By all accounts a modest and retiring example of his species, Charles Darwin would surely have been more astonished than flattered by the honours done him during this year’s bicentennial celebrations.
By all accounts a modest and retiring example of his species, Charles Darwin would surely have been more astonished than flattered by the honours done him during this year’s bicentennial celebrations. An avalanche of major exhibitions, international conferences, TV and radio series — everything, indeed, short of a movie starring Brad and Angelina — is accompanied by a perfect tsunami of books made saleable by association with the bald, bearded sage of Down House.

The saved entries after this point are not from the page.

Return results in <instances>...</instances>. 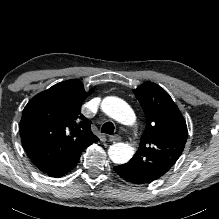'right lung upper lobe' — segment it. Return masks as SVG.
Instances as JSON below:
<instances>
[{
	"label": "right lung upper lobe",
	"mask_w": 219,
	"mask_h": 219,
	"mask_svg": "<svg viewBox=\"0 0 219 219\" xmlns=\"http://www.w3.org/2000/svg\"><path fill=\"white\" fill-rule=\"evenodd\" d=\"M92 93L78 80L60 82L32 98L20 122L23 147L41 171L60 168L79 159L82 151L98 141L91 121L81 114Z\"/></svg>",
	"instance_id": "right-lung-upper-lobe-1"
}]
</instances>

In the unfavourable climate of modern publishing, the survival-of-the-fittest principle threatens early extinction for several of them, but a few are sturdy enough to establish themselves without needing a peg of topicality to swing from.

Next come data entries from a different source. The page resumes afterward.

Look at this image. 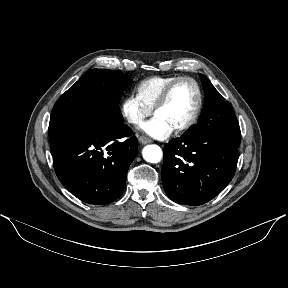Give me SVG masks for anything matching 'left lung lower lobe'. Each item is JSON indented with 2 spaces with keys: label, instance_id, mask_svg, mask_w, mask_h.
<instances>
[{
  "label": "left lung lower lobe",
  "instance_id": "1",
  "mask_svg": "<svg viewBox=\"0 0 288 288\" xmlns=\"http://www.w3.org/2000/svg\"><path fill=\"white\" fill-rule=\"evenodd\" d=\"M237 145L213 134L183 135L164 147L162 182L168 197L179 204L202 205L232 180Z\"/></svg>",
  "mask_w": 288,
  "mask_h": 288
}]
</instances>
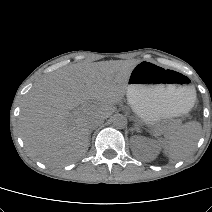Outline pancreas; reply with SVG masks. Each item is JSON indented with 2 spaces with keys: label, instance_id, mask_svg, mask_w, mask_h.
Masks as SVG:
<instances>
[{
  "label": "pancreas",
  "instance_id": "1",
  "mask_svg": "<svg viewBox=\"0 0 212 212\" xmlns=\"http://www.w3.org/2000/svg\"><path fill=\"white\" fill-rule=\"evenodd\" d=\"M173 129H174V127H172V126H169V127H168V130H169V131H173Z\"/></svg>",
  "mask_w": 212,
  "mask_h": 212
}]
</instances>
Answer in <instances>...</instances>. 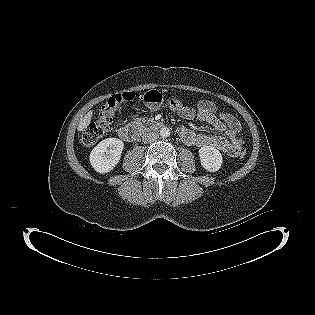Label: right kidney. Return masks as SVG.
Instances as JSON below:
<instances>
[{"label": "right kidney", "instance_id": "right-kidney-1", "mask_svg": "<svg viewBox=\"0 0 315 315\" xmlns=\"http://www.w3.org/2000/svg\"><path fill=\"white\" fill-rule=\"evenodd\" d=\"M123 149L122 140L117 138L104 139L90 153L91 166L101 174L110 172L118 164Z\"/></svg>", "mask_w": 315, "mask_h": 315}]
</instances>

Darwin’s Island is a case in point. When it came to choosing titles, the great man was scarcely his own best friend. Even the most inquisitive non-specialist is unlikely to fall with avidity on The Effects of Cross and Self-Fertilisation in the Vegetable Kingdom or The Formation of Vegetable Mould through the Action of Worms. Our loss, according to Steve Jones, whose thoughtful reading of these and other unpromisingly-labelled works in the Darwinian canon reveals how much more underpins the scientist’s evolutionary perspective than giant tortoises and ancestral hominids.
The Beagle experience, three years of seasickness, cramped quarters and the not especially congenial company of the crosspatch creationist and defender of slavery Captain Fitzroy, was traumatic enough to turn Darwin into a convinced homebody, nursing his hypochondria with doses of Condy’s Fluid and seldom venturing beyond the confines of his Kentish garden at Down House. It was here that most of his crucial scientific insights arrived, deriving from such varied research fields as the sexuality of cowslips, the capacity of dogs to register emotion, the refined sensitivities of hops, mimosa and honeysuckle, co-dependent impulses in moths and the habits of hermaphrodite barnacles.